[[ RECORDS PROVIDED, beginning ]]
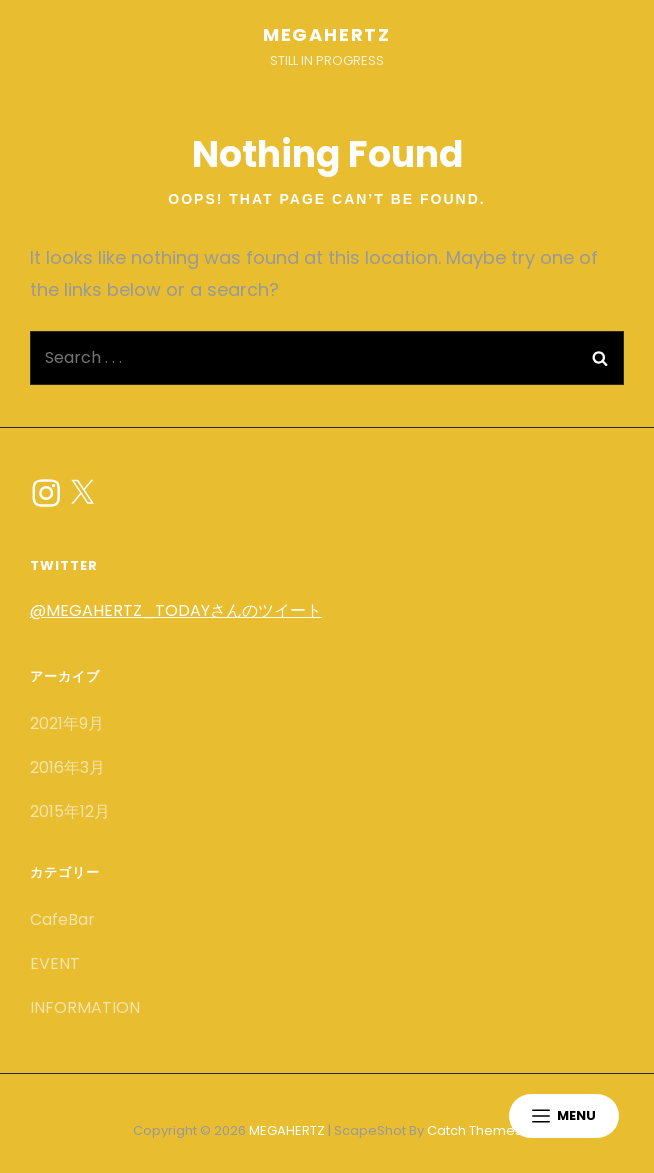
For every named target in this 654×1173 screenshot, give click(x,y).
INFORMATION (85, 1007)
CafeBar (62, 919)
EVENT (55, 963)
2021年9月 (67, 723)
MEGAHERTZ (327, 34)
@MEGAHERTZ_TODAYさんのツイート (176, 610)
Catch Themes (474, 1130)
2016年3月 (67, 767)
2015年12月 (70, 811)
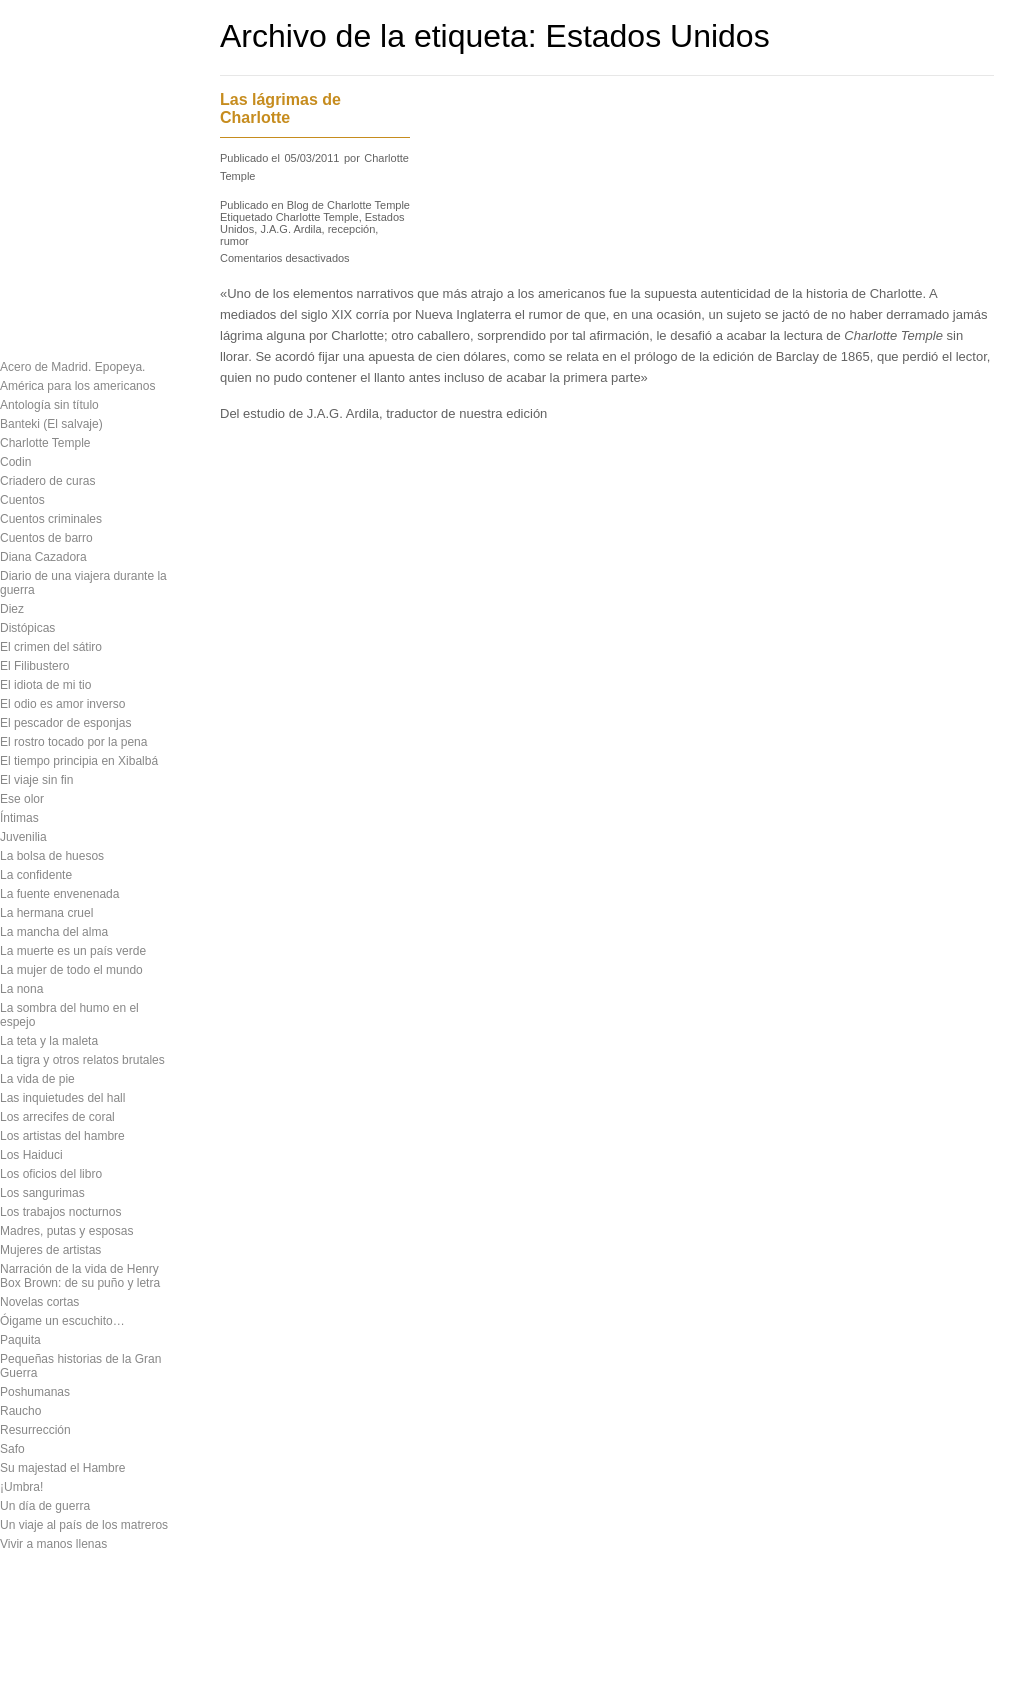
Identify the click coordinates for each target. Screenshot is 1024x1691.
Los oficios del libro (51, 1174)
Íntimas (19, 818)
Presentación (40, 88)
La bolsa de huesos (52, 856)
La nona (21, 989)
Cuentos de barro (46, 538)
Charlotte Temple (45, 443)
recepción (352, 229)
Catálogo (26, 123)
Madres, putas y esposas (66, 1231)
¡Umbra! (21, 1487)
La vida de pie (37, 1079)
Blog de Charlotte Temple (348, 205)
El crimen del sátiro (51, 647)
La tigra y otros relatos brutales (82, 1060)
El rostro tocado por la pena (73, 742)
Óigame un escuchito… (62, 1321)
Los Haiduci (31, 1155)
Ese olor (22, 799)
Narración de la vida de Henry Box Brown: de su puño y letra (80, 1276)
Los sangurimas (42, 1193)
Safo (12, 1449)
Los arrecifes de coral (57, 1117)
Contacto (26, 228)
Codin (15, 462)
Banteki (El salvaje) (51, 424)
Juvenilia (23, 837)
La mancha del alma (54, 932)
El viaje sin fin (36, 780)
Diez (12, 609)
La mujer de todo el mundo (71, 970)
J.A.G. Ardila (290, 229)
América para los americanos (77, 386)
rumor (234, 241)
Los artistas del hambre (62, 1136)
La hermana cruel (46, 913)
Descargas (32, 158)
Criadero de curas (47, 481)
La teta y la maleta (49, 1041)
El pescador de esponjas (65, 723)
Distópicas (27, 628)
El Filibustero (34, 666)
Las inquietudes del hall (62, 1098)
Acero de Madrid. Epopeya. (72, 367)
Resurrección (35, 1430)
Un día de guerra (45, 1506)
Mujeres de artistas (50, 1250)
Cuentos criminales (51, 519)
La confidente (36, 875)
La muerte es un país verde (73, 951)
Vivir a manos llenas (53, 1544)
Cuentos (22, 500)
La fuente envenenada (59, 894)
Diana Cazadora (43, 557)
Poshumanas (35, 1392)
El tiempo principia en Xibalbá (79, 761)
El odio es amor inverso (62, 704)
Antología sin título (49, 405)
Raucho (20, 1411)
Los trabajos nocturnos (60, 1212)
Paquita (20, 1340)
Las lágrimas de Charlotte (280, 108)
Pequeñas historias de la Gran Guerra (80, 1366)
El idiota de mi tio (45, 685)
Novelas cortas (39, 1302)
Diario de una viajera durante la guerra (83, 583)
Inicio (121, 1659)
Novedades (34, 193)
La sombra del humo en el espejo (69, 1015)
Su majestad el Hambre (62, 1468)
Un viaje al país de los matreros (84, 1525)
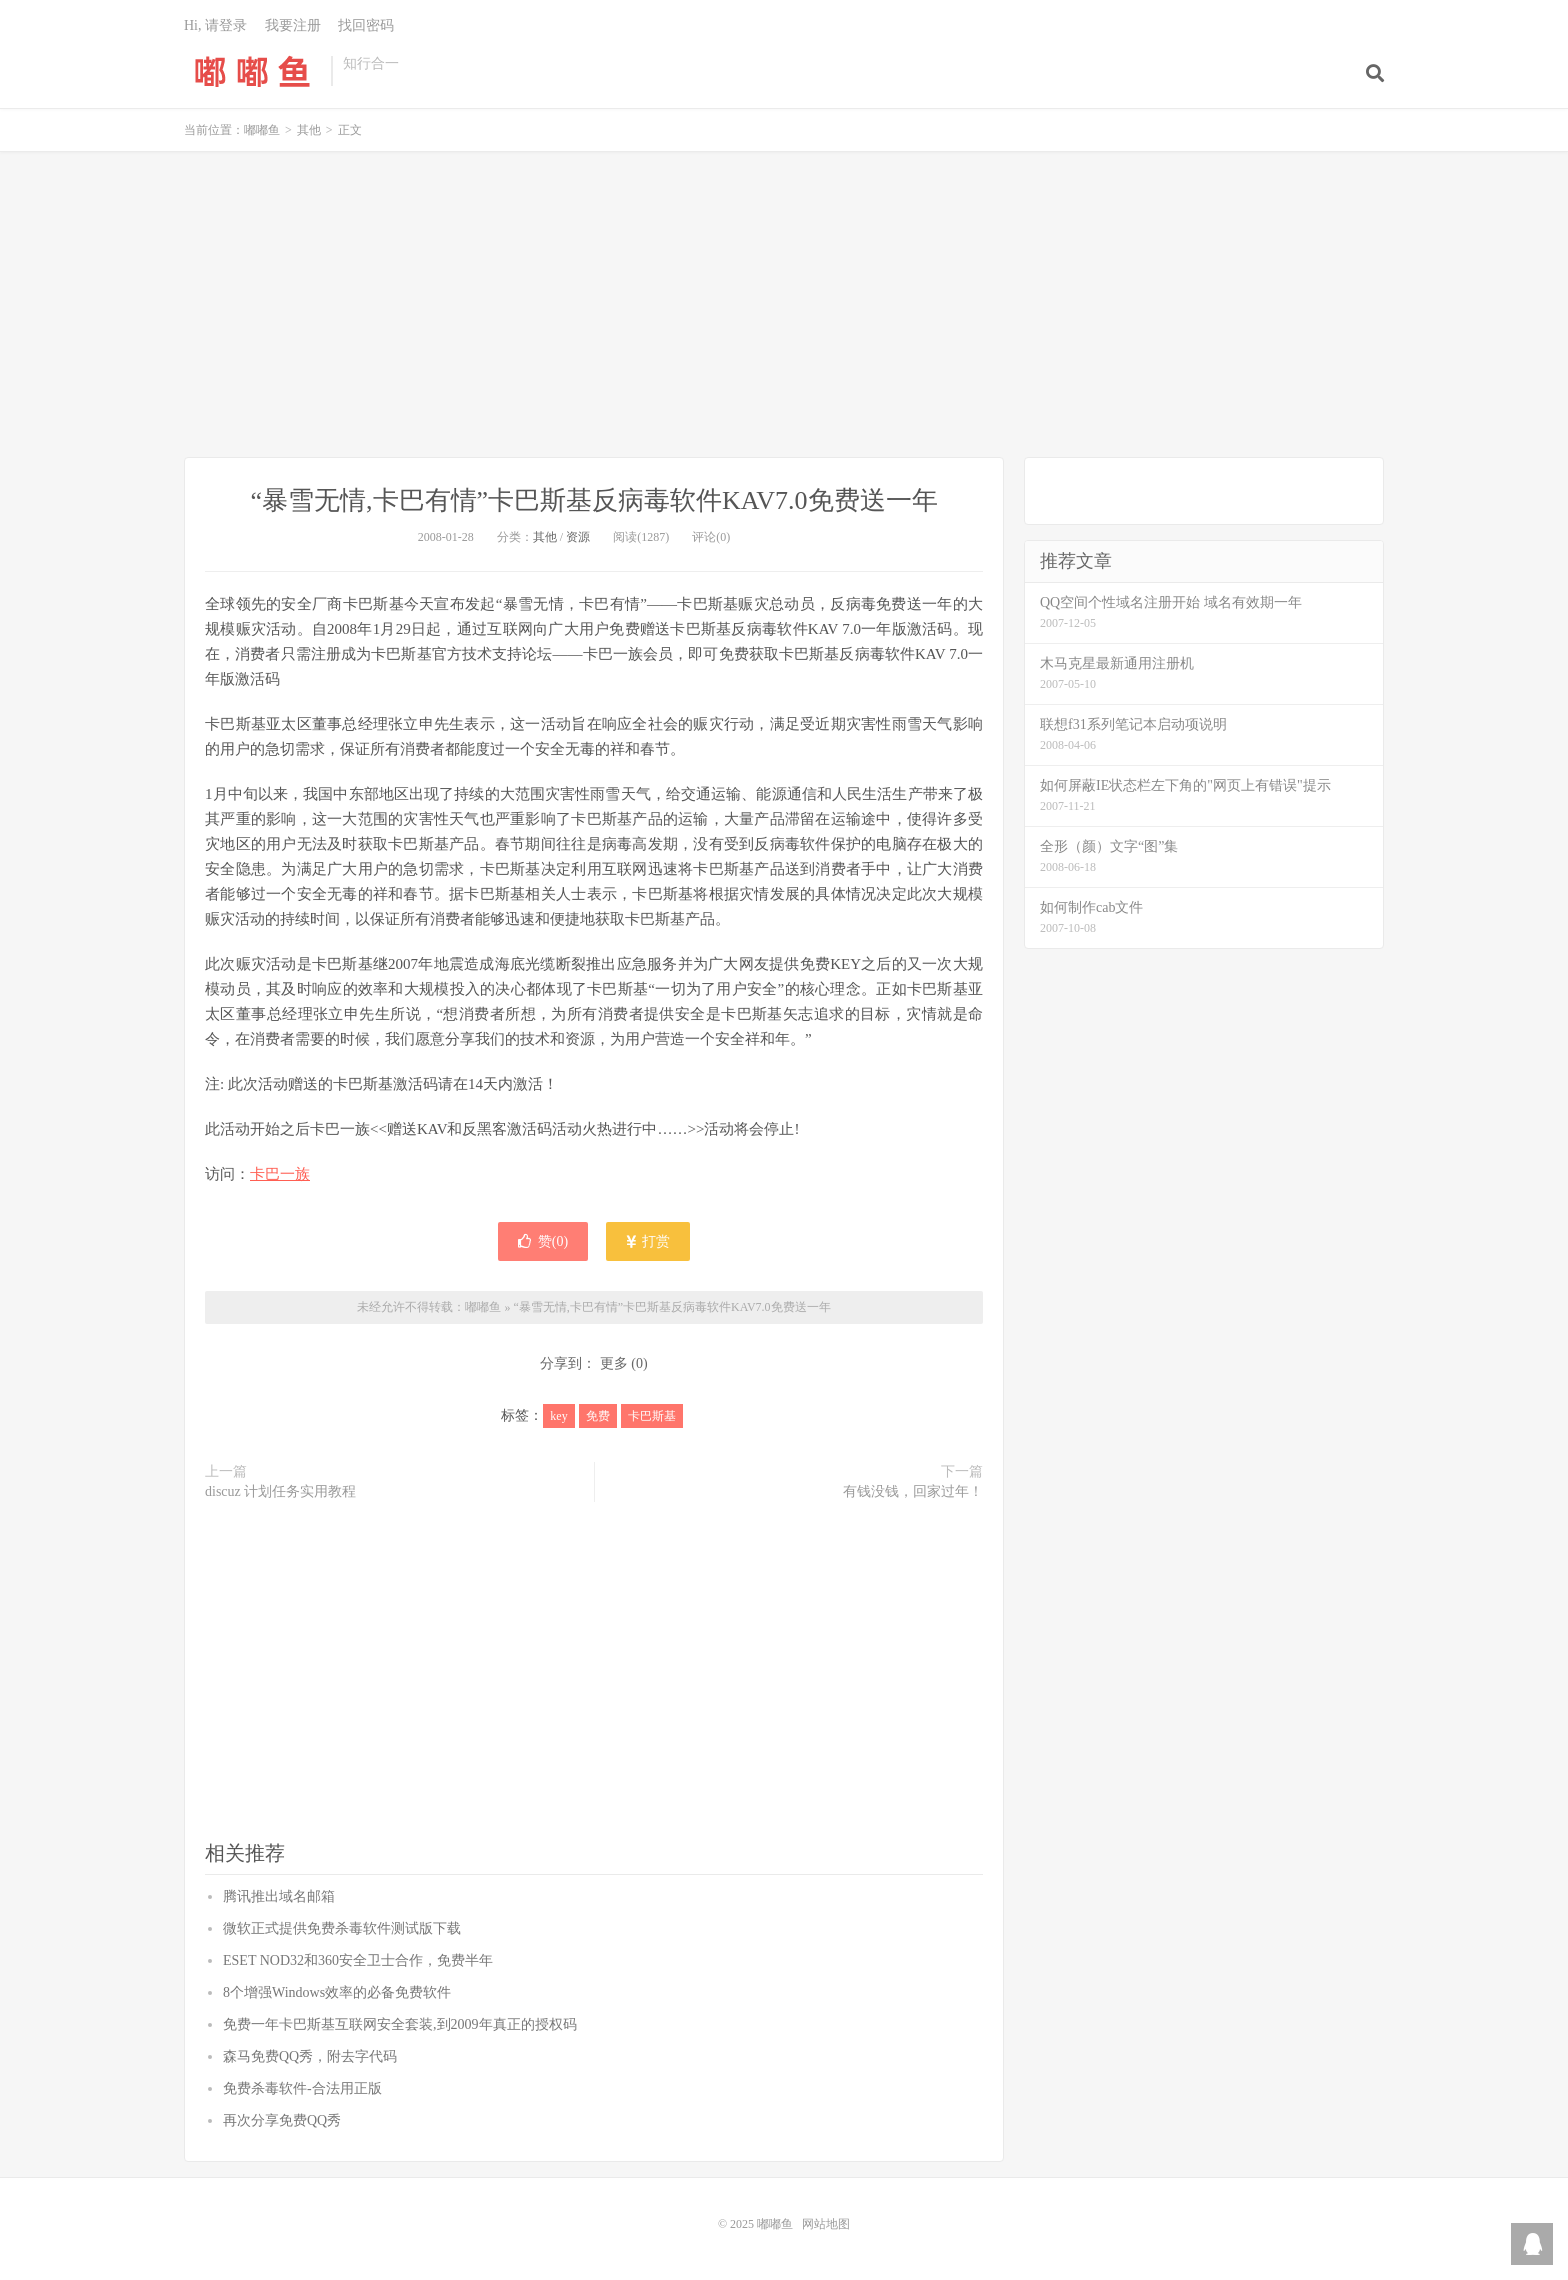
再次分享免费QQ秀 (282, 2120)
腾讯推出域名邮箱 (279, 1896)
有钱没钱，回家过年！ (913, 1491)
[[ RECORDS PROVIDED, end ]]
## [DESCRIPTION OF THE TASK]
State how many lines of the listing include the word "target". Reply with the number alone.

## [REPLY TO THE TASK]
2